Source material →
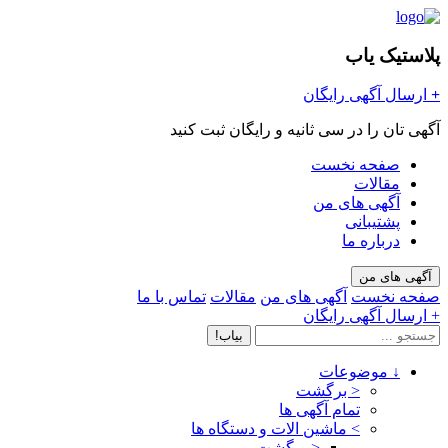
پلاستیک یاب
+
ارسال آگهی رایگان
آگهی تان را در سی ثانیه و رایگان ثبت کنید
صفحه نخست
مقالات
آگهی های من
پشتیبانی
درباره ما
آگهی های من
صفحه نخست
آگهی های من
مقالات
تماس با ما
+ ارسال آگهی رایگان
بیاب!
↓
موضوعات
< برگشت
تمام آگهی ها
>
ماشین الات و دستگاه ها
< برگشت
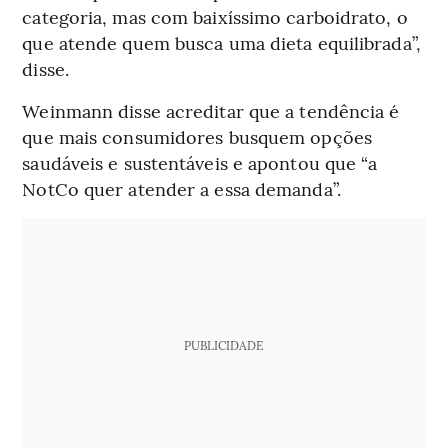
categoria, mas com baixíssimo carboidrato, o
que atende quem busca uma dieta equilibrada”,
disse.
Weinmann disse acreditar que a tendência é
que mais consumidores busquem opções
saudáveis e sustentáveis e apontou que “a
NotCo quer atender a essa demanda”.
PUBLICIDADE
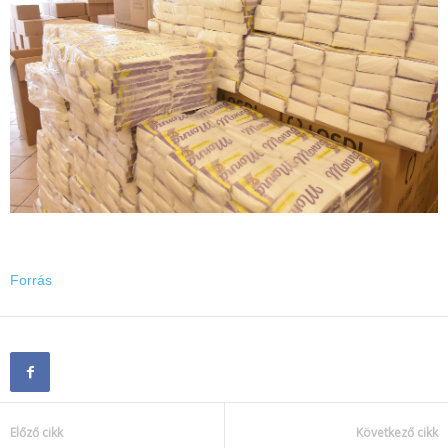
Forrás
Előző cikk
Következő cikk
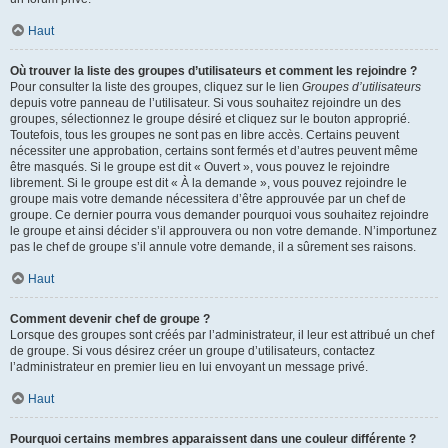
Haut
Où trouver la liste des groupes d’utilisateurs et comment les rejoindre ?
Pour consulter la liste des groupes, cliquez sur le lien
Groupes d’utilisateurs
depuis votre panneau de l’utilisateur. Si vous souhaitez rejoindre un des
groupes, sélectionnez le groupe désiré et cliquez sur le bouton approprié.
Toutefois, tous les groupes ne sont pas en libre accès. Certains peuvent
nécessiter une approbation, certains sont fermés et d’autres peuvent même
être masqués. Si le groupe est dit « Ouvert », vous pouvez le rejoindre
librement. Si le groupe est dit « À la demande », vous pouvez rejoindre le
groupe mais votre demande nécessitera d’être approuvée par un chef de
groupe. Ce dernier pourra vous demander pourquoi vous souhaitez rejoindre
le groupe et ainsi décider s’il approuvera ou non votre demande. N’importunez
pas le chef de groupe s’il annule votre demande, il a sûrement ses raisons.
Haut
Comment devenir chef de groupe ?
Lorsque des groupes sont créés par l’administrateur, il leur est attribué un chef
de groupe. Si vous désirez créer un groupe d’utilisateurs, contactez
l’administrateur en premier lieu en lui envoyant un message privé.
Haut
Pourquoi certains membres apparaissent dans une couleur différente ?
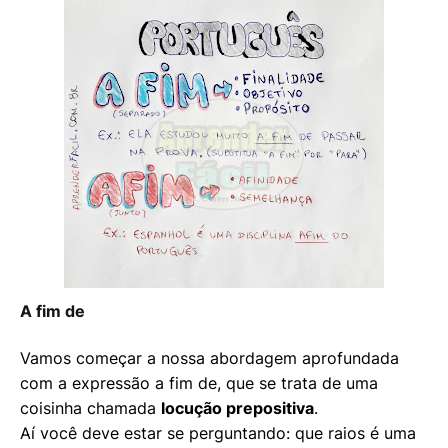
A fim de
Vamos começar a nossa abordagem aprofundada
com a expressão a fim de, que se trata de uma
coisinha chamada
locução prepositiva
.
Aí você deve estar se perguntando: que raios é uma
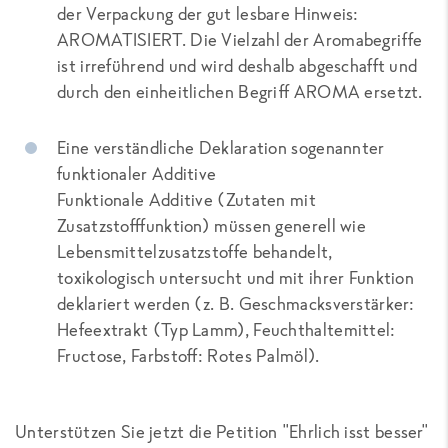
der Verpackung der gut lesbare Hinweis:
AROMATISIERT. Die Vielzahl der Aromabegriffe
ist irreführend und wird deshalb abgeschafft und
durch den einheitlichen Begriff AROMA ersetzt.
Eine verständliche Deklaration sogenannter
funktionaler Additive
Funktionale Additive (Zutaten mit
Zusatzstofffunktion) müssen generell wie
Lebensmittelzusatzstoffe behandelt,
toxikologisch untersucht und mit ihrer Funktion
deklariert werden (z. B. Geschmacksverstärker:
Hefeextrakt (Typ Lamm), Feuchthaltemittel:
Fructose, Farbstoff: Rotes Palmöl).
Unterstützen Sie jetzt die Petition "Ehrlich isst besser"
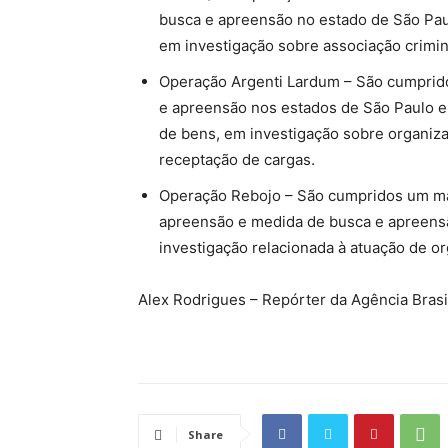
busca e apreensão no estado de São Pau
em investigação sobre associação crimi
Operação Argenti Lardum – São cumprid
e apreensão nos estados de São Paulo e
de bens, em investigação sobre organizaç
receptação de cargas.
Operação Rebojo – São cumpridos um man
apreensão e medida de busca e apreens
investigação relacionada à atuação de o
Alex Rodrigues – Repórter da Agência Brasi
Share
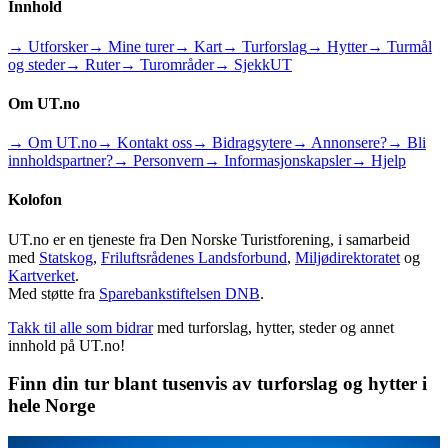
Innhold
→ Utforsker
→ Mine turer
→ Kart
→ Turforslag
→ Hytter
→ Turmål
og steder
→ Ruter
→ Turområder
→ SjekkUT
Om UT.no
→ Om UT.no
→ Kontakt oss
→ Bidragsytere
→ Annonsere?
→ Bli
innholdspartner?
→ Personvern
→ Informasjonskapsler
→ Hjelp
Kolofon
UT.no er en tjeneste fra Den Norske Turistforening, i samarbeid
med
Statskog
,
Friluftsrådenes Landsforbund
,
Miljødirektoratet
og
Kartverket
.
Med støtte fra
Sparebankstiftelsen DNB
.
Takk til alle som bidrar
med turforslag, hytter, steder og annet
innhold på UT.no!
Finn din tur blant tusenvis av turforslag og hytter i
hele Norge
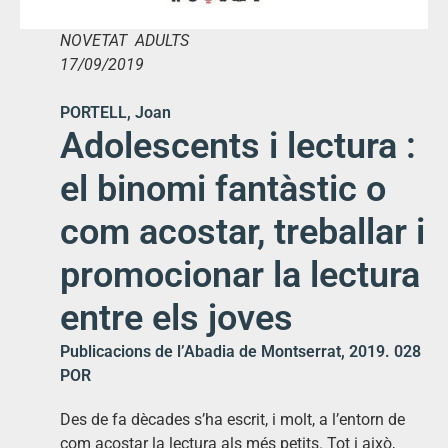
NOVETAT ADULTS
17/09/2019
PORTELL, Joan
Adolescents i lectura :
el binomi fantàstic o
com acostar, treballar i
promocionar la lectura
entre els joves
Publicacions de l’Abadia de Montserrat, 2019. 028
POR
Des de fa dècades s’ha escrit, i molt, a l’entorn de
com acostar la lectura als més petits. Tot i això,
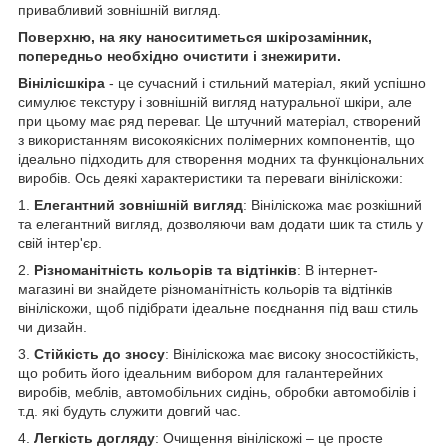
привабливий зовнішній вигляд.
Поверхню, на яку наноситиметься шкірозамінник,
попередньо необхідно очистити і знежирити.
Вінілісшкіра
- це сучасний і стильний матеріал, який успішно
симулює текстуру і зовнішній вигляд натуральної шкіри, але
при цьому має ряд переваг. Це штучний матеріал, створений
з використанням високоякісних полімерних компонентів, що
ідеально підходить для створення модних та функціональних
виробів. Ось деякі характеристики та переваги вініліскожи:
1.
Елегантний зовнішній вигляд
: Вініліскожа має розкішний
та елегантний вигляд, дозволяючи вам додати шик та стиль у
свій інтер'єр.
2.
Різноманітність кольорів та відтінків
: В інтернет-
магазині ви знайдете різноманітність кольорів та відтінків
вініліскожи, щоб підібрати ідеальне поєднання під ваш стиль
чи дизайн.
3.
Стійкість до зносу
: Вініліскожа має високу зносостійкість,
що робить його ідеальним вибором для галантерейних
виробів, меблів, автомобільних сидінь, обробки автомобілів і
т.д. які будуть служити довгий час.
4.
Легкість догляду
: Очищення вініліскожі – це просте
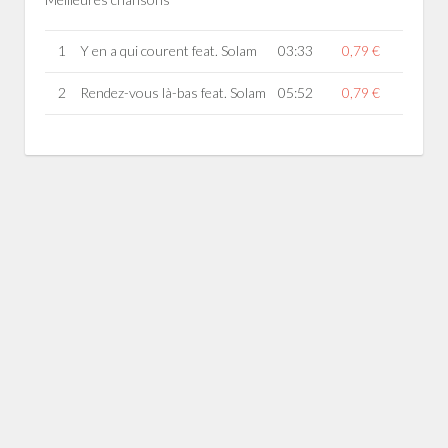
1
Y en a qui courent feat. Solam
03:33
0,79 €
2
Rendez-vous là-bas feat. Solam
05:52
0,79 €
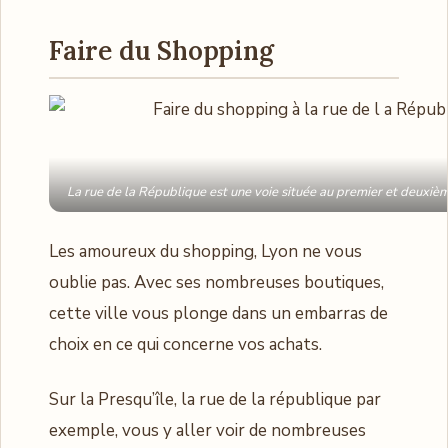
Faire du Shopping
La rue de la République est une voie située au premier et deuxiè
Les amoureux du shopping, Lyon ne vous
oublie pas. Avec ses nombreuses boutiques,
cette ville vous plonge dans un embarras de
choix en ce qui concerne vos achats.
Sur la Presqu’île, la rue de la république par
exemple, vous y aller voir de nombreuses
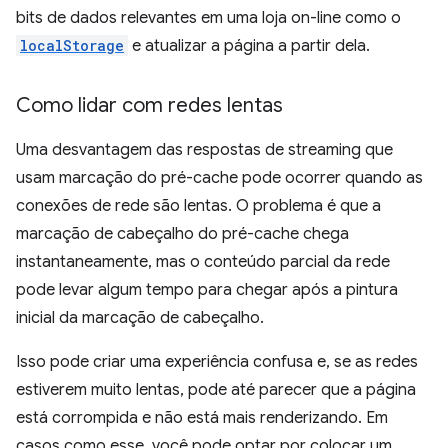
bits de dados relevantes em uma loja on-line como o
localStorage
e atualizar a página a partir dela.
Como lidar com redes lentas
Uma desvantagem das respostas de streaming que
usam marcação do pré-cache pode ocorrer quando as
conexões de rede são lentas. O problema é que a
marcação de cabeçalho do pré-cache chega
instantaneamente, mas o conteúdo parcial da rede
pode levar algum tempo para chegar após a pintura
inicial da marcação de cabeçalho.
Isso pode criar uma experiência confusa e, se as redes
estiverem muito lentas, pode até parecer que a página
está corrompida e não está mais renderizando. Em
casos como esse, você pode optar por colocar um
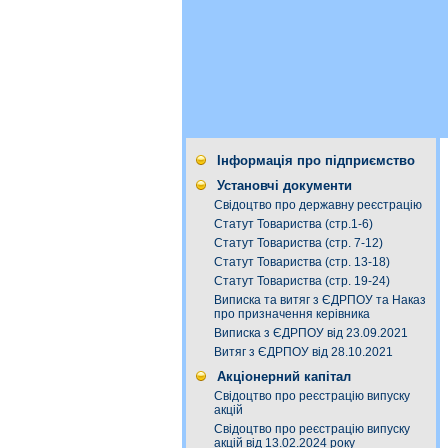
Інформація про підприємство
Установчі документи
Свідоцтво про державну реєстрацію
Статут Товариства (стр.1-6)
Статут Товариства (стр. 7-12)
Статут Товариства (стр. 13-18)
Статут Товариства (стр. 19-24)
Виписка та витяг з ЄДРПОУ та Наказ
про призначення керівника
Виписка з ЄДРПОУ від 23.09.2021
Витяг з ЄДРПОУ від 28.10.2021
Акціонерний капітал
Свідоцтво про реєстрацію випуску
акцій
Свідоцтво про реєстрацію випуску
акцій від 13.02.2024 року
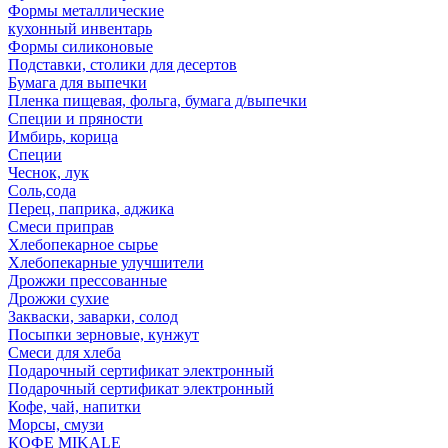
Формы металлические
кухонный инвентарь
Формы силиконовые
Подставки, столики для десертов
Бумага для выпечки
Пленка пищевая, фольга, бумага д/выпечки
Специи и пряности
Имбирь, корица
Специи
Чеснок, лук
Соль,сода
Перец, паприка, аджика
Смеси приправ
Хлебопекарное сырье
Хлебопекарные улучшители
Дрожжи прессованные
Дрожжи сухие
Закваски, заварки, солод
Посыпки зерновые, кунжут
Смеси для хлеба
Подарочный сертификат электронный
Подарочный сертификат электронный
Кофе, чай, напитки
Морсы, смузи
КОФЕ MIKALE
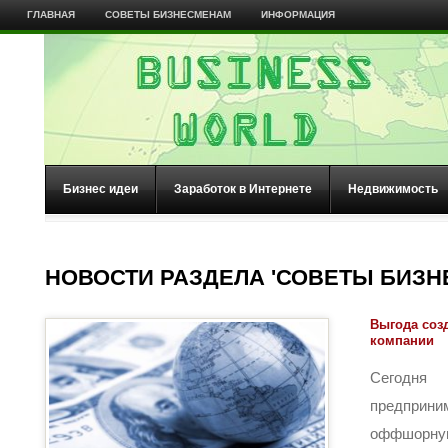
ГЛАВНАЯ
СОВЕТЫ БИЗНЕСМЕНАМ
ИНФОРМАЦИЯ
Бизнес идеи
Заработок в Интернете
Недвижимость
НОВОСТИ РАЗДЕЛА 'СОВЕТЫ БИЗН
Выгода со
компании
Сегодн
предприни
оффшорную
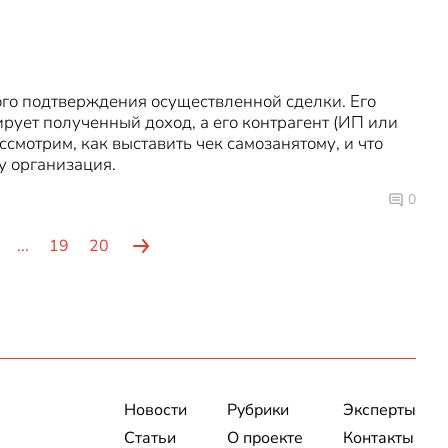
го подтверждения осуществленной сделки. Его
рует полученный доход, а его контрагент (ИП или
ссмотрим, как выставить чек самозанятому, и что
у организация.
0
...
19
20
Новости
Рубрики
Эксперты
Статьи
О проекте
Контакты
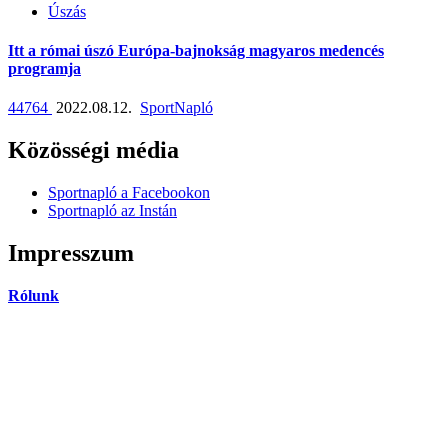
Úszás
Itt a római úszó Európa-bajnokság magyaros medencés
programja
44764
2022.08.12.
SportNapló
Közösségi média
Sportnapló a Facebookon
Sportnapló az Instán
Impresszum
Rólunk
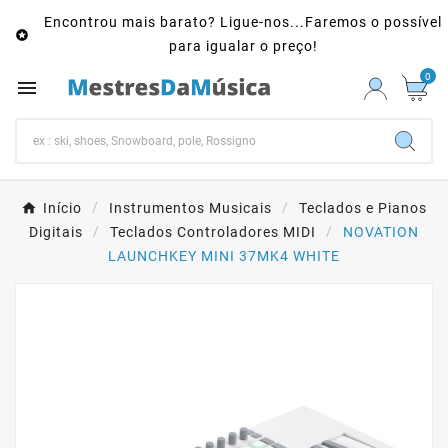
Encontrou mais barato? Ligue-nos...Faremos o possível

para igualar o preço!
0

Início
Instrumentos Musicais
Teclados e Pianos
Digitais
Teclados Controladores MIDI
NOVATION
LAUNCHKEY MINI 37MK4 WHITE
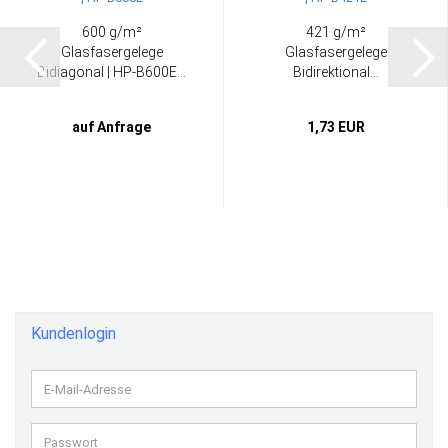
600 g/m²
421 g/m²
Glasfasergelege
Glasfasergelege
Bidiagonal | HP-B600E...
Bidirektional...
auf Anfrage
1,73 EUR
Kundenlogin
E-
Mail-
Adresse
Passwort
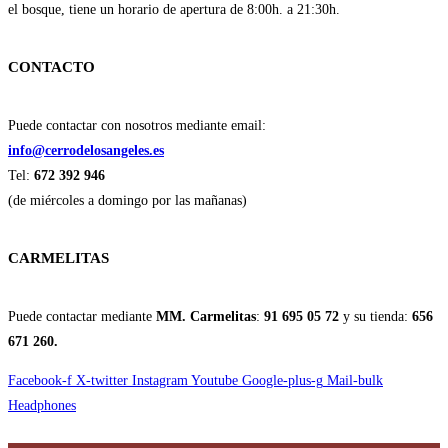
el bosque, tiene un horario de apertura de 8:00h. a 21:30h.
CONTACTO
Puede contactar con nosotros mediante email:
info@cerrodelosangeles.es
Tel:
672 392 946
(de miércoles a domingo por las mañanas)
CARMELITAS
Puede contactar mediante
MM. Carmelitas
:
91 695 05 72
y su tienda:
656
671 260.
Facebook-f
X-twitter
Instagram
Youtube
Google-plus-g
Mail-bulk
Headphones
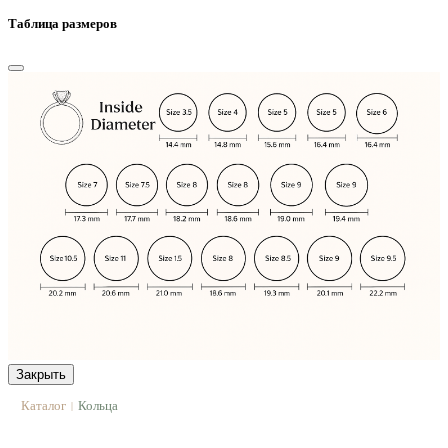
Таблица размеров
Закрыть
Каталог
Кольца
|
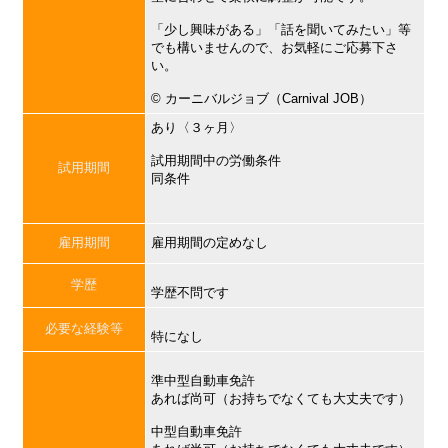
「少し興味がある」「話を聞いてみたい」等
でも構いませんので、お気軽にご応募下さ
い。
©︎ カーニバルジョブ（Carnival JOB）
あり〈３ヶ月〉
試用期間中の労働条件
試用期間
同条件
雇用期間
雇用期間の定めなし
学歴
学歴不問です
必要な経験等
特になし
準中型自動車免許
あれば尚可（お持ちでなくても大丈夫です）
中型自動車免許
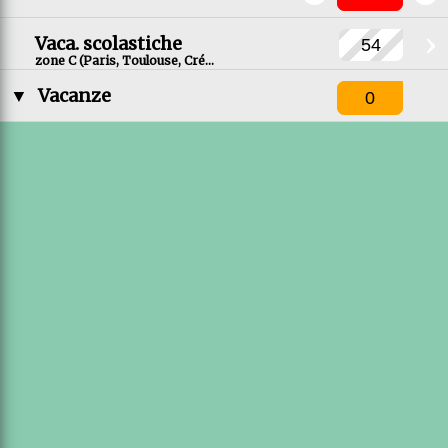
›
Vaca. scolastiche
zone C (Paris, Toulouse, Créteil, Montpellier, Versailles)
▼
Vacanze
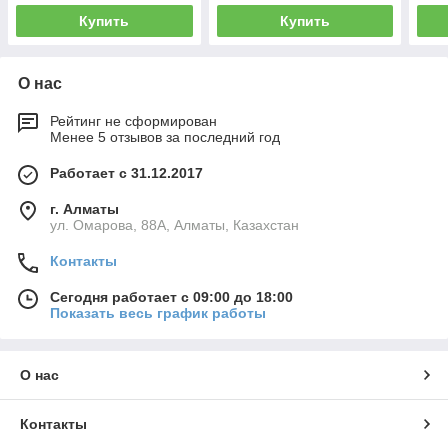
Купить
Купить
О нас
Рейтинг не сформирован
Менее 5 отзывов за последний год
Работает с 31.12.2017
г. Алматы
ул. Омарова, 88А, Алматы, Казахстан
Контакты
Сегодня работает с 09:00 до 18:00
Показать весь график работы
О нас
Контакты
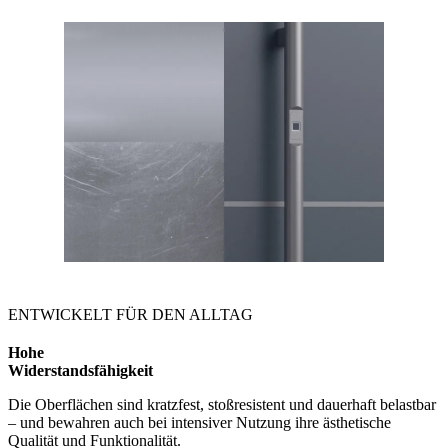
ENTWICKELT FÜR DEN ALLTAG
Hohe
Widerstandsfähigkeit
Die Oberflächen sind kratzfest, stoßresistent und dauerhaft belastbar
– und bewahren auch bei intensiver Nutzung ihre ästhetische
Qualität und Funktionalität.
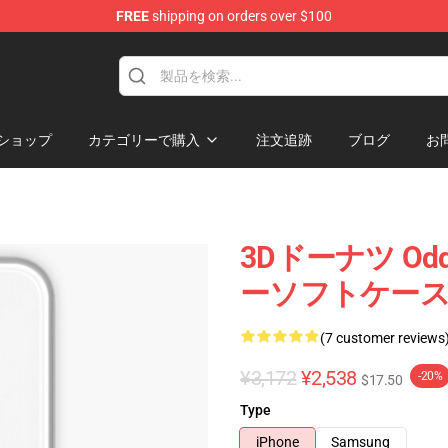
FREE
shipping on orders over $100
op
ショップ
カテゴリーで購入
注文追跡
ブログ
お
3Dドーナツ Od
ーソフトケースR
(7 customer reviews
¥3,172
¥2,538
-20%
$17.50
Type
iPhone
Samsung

Exercise goal → Working from the data above, repeat exactly, and only, the lines that begin at the line containing "2022.08.12." and stop after the line containing "Bidiagonal | HP-B600E..."; pictures are not copied.

Answer →
2022.08.12.
SportNapló
Közösségi média
Sportnapló a Facebookon
Sportnapló az Instán
Impresszum
Rólunk
Encontrou mais barato? Ligue-nos...Faremos o possível

para igualar o preço!
0

Início
Instrumentos Musicais
Teclados e Pianos
Digitais
Teclados Controladores MIDI
NOVATION
LAUNCHKEY MINI 37MK4 WHITE
600 g/m²
421 g/m²
Glasfasergelege
Glasfasergelege
Bidiagonal | HP-B600E...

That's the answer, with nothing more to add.